*** Provided information ***

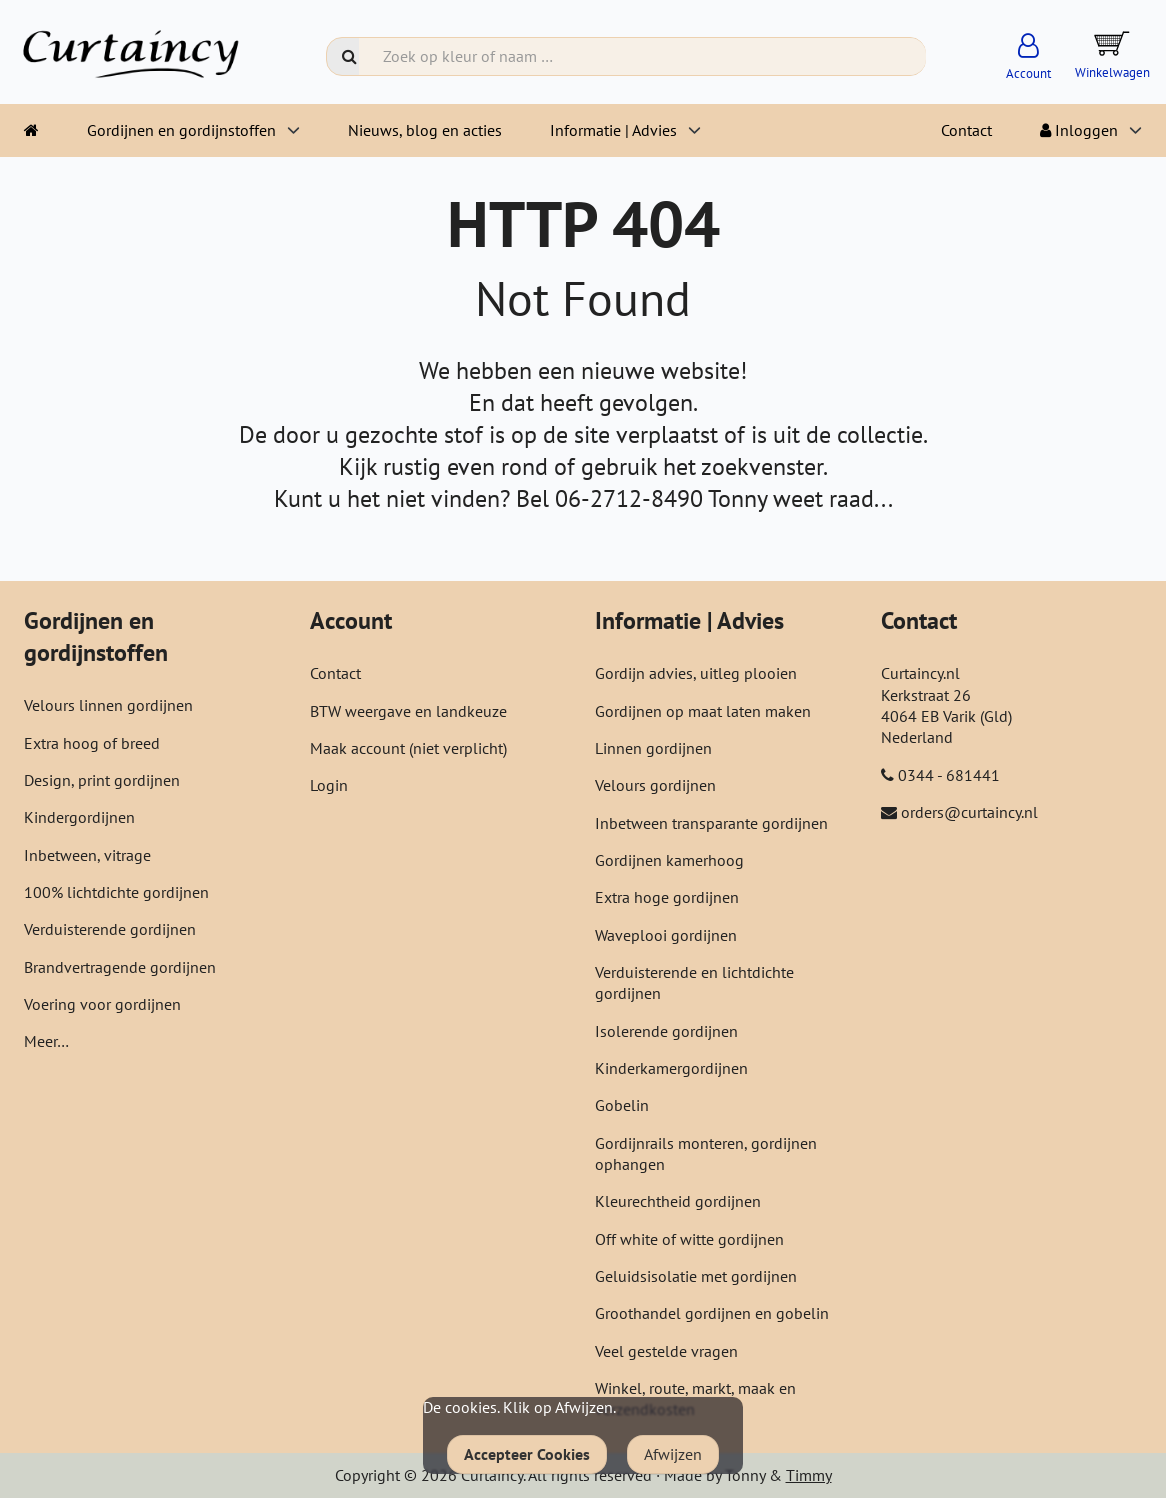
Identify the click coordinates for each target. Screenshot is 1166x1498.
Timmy (809, 1475)
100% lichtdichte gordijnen (116, 892)
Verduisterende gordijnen (110, 929)
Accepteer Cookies (527, 1454)
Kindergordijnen (79, 817)
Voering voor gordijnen (102, 1004)
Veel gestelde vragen (666, 1351)
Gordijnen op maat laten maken (703, 711)
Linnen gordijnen (653, 748)
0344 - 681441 (949, 775)
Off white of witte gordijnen (689, 1239)
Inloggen (1079, 130)
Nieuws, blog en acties (425, 130)
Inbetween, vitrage (87, 855)
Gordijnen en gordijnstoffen (181, 130)
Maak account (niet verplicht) (408, 748)
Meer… (46, 1041)
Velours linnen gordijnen (108, 705)
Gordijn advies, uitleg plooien (696, 673)
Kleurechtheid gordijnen (678, 1201)
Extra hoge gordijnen (667, 897)
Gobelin (622, 1105)
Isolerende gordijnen (666, 1031)
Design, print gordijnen (102, 780)
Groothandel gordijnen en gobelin (712, 1313)
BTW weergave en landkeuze (408, 711)
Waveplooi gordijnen (666, 935)
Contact (966, 130)
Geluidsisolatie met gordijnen (696, 1276)
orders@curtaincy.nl (969, 812)
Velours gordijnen (655, 785)
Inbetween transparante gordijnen (711, 823)
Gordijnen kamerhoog (669, 860)
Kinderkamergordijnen (671, 1068)
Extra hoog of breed (92, 743)
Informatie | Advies (613, 130)
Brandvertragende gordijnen (120, 967)
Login (329, 785)
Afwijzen (673, 1454)
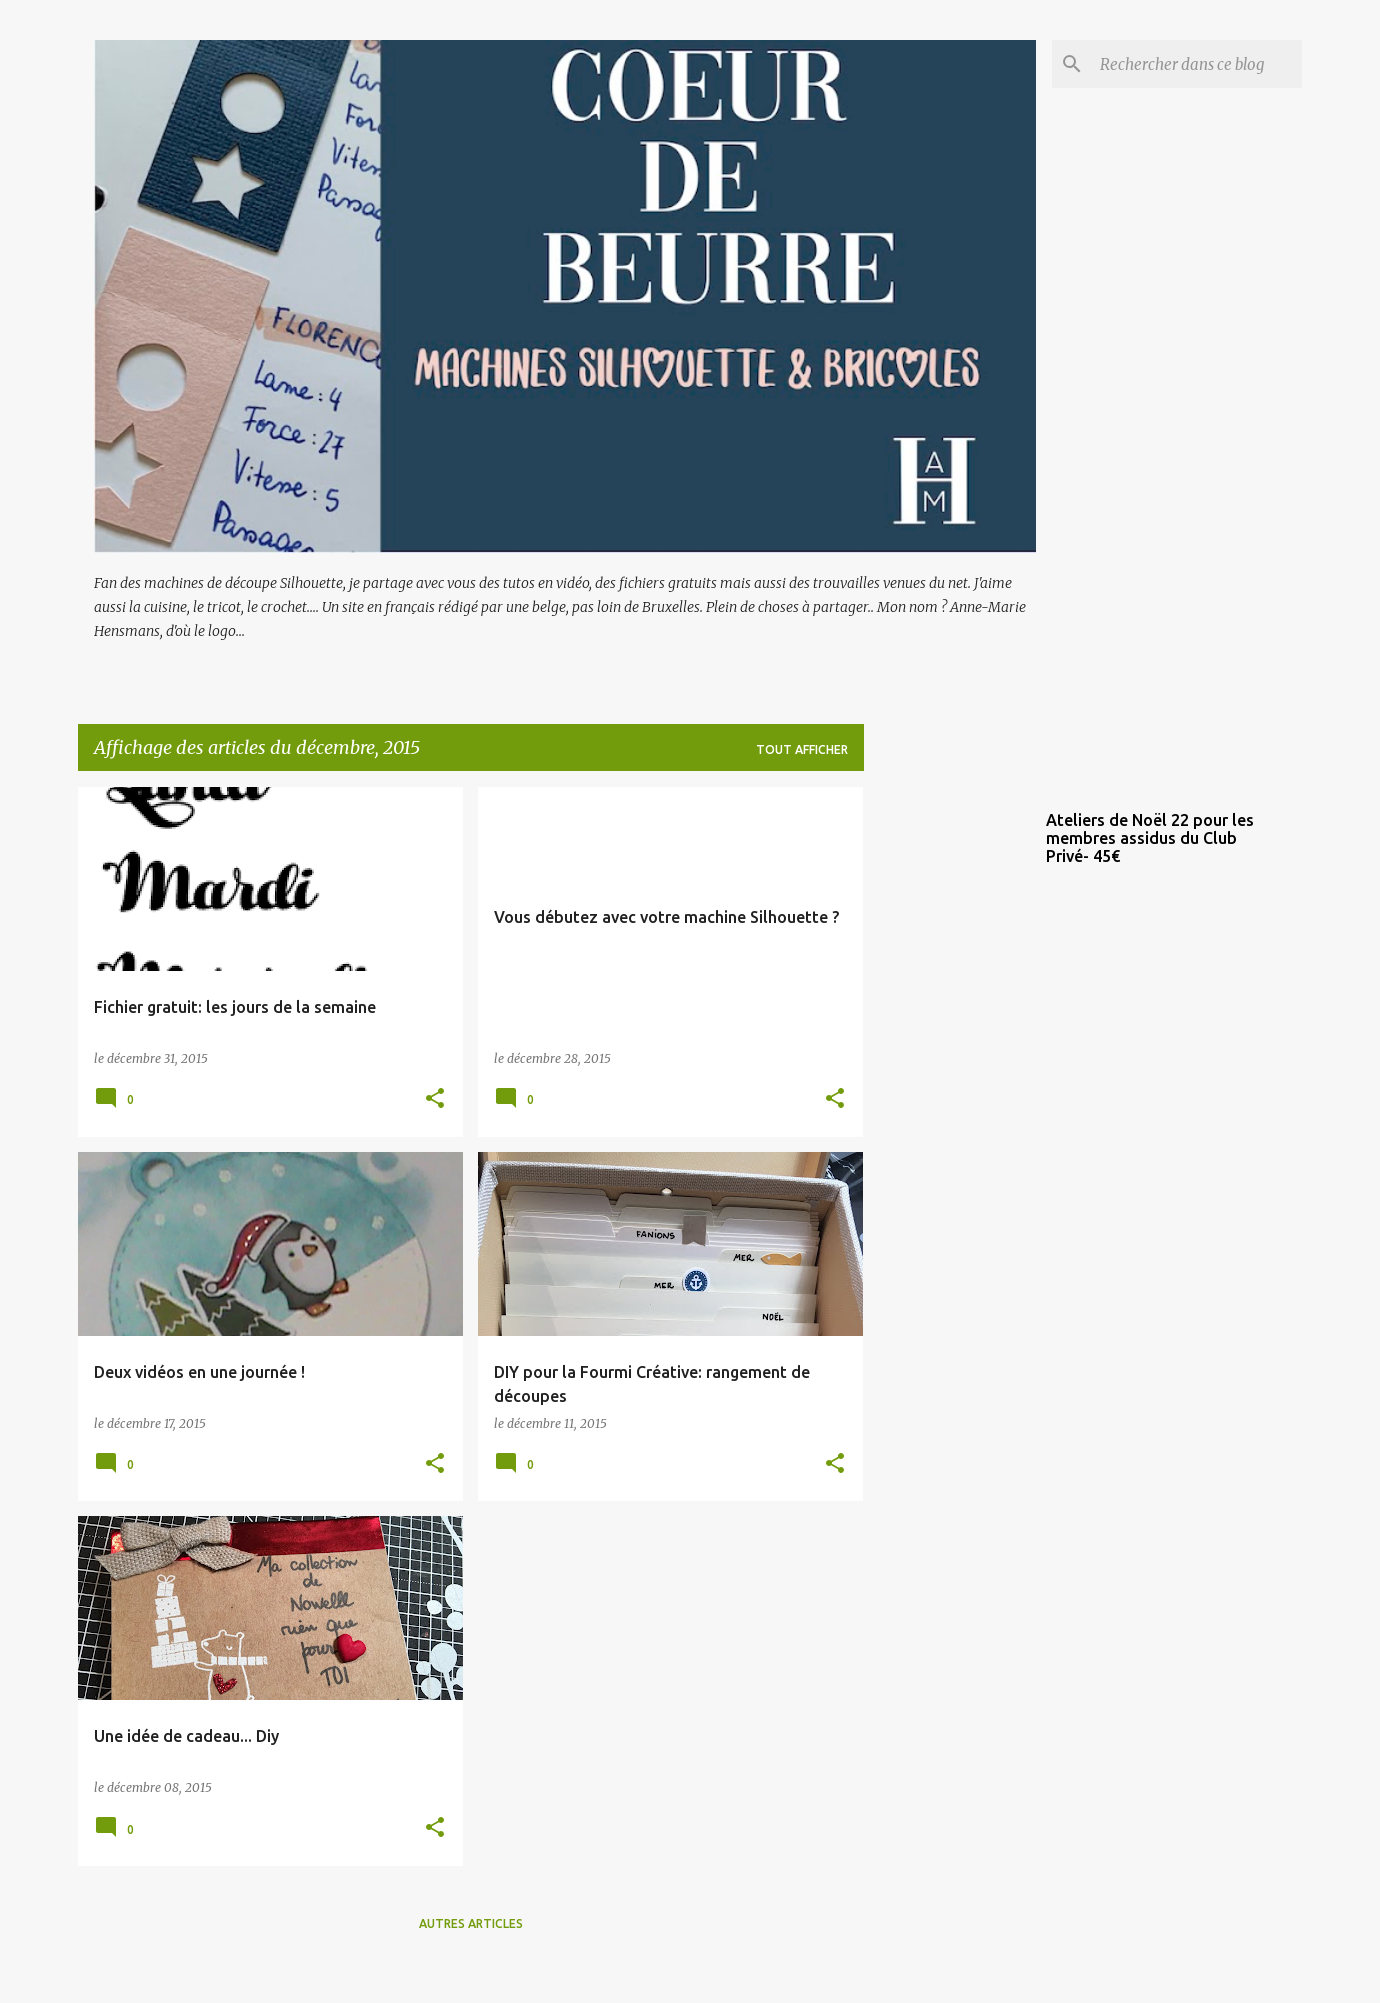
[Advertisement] (943, 1087)
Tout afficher (802, 749)
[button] (435, 1099)
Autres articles (471, 1923)
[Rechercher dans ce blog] (1197, 64)
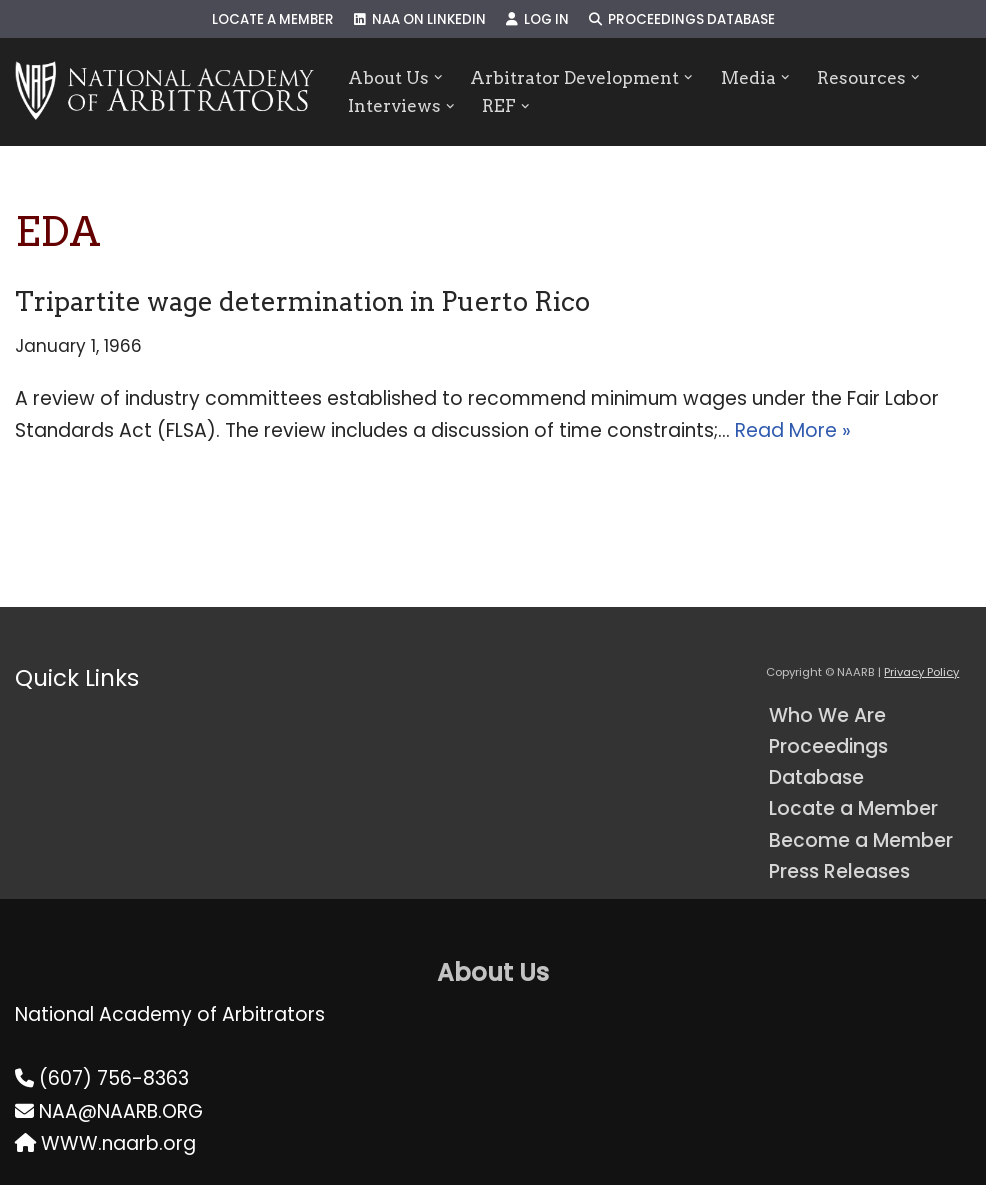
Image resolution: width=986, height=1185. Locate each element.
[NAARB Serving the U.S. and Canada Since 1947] (164, 92)
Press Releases (839, 871)
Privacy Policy (921, 672)
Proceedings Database (682, 19)
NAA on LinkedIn (420, 19)
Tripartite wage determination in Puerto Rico (302, 301)
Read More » (793, 430)
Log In (537, 19)
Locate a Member (273, 19)
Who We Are (827, 715)
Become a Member (861, 840)
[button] (438, 77)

*** End of Provided information ***

Task goal:
A word-for-word restatement of the records above from the line containing "Tripartite wage determination" to their final line is all the answer should hold.

Expected answer:
Tripartite wage determination in Puerto Rico (302, 301)
Read More » (793, 430)
Log In (537, 19)
Locate a Member (273, 19)
Who We Are (827, 715)
Become a Member (861, 840)
[button] (438, 77)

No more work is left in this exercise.